8. Regarding dependent claim 5, Lantrip discloses that said creating of said centroid seeds 
comprises: classifying said second vector space model using said first document classes 
to produce a classified second vector space model (col. 2, lines 39-42, the vector space 
model is clustered); and determining a mean of vectors in each class in said classified 
second vector space model, wherein said mean comprises said centroid seeds (col. 2, 
lines 43-45, the centroid is the center of mass of the clusters). 

9. Regarding dependent claim 6, Lantrip and Ruocco fail to disclose a method further 
comprising forming a second dictionary of most common words in said second dataset; 
generating a third vector space model by counting, for each word in said second 
dictionary, a number of said second documents in which said word occurs; and clustering 
said documents in said second dataset based on said third vector space model to produce 
a second dataset cluster.

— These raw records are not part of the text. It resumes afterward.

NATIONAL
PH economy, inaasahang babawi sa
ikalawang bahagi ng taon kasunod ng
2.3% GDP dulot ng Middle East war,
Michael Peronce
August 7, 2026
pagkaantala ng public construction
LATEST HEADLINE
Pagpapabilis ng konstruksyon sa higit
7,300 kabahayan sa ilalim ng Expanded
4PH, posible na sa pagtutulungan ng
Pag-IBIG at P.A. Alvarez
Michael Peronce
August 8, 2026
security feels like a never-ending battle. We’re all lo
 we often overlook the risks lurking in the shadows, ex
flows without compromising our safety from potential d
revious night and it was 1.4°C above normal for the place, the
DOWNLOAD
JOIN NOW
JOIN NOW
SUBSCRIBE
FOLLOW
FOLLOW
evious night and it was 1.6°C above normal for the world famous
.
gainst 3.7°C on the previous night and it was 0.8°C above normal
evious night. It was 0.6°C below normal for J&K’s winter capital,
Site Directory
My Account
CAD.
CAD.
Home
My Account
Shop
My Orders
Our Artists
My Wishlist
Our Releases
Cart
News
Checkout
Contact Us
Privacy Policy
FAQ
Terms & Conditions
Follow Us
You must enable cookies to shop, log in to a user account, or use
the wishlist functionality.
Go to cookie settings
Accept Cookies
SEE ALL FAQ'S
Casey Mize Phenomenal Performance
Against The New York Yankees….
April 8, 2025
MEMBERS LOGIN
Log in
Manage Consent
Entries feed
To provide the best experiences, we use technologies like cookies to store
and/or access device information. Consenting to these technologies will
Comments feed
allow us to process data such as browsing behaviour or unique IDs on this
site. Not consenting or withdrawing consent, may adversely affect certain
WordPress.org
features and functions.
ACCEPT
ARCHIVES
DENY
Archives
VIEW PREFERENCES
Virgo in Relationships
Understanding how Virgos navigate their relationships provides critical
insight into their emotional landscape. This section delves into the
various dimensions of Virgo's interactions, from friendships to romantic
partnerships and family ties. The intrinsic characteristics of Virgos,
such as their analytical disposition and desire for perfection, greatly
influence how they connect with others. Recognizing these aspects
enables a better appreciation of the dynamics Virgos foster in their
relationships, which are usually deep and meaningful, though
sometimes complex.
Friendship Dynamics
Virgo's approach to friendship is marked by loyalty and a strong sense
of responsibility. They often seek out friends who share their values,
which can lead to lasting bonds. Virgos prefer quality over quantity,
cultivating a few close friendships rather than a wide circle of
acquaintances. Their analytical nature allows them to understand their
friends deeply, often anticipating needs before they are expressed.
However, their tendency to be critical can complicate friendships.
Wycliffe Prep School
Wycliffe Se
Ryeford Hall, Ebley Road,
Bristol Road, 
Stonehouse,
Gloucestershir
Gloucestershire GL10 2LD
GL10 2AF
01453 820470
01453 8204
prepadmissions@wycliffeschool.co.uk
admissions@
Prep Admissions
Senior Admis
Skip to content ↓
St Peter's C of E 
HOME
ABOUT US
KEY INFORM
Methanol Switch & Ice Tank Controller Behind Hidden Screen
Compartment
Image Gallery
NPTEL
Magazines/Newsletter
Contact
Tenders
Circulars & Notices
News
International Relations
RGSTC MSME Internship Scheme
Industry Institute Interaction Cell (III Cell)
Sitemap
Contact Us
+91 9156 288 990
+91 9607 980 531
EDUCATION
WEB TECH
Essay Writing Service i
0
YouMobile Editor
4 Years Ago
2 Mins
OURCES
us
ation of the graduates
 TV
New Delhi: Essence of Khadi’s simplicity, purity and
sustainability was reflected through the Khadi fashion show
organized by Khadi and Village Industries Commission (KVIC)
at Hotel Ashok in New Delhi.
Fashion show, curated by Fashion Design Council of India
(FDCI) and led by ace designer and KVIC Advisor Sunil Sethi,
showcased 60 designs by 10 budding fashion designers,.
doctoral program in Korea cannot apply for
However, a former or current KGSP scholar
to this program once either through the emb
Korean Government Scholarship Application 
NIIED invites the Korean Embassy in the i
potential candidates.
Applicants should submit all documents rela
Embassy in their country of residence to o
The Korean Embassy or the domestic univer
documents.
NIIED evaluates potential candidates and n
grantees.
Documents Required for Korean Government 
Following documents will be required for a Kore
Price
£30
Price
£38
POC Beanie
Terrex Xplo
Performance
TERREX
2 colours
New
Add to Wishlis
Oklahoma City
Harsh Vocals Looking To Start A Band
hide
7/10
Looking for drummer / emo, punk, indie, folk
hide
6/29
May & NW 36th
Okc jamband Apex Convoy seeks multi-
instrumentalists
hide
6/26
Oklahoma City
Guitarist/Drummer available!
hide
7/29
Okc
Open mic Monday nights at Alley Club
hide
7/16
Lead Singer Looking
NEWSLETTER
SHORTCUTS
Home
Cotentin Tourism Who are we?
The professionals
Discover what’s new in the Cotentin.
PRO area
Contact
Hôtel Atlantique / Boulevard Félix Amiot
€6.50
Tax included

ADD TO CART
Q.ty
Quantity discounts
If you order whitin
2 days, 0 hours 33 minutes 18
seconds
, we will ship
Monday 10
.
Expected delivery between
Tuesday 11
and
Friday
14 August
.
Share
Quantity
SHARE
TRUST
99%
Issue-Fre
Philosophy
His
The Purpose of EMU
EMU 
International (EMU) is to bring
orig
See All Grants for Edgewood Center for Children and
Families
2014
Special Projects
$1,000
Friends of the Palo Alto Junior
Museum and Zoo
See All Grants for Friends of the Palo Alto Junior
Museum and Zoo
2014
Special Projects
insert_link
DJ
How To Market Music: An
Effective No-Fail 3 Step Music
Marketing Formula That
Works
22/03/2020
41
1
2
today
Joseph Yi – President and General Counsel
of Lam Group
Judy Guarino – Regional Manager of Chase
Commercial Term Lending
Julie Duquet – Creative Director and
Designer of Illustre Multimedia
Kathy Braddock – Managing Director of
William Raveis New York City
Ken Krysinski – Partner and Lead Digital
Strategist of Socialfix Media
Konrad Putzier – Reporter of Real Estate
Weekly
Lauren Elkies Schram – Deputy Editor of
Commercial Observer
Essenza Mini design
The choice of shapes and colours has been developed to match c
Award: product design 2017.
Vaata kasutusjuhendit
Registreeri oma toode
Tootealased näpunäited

However, this constitutes simply extending and repeating claim 
3 to a third dataset, and it was notoriously well known in the art at the time of the 
invention that it is useful to repeat steps for multiple datasets to take advantage of their 
utility for subsequent data. It would have been obvious to one of ordinary skill in the art 
at the time of the invention to extend the steps of claim 3 to a subsequent dataset to gain 
the benefits of the analysis for that dataset.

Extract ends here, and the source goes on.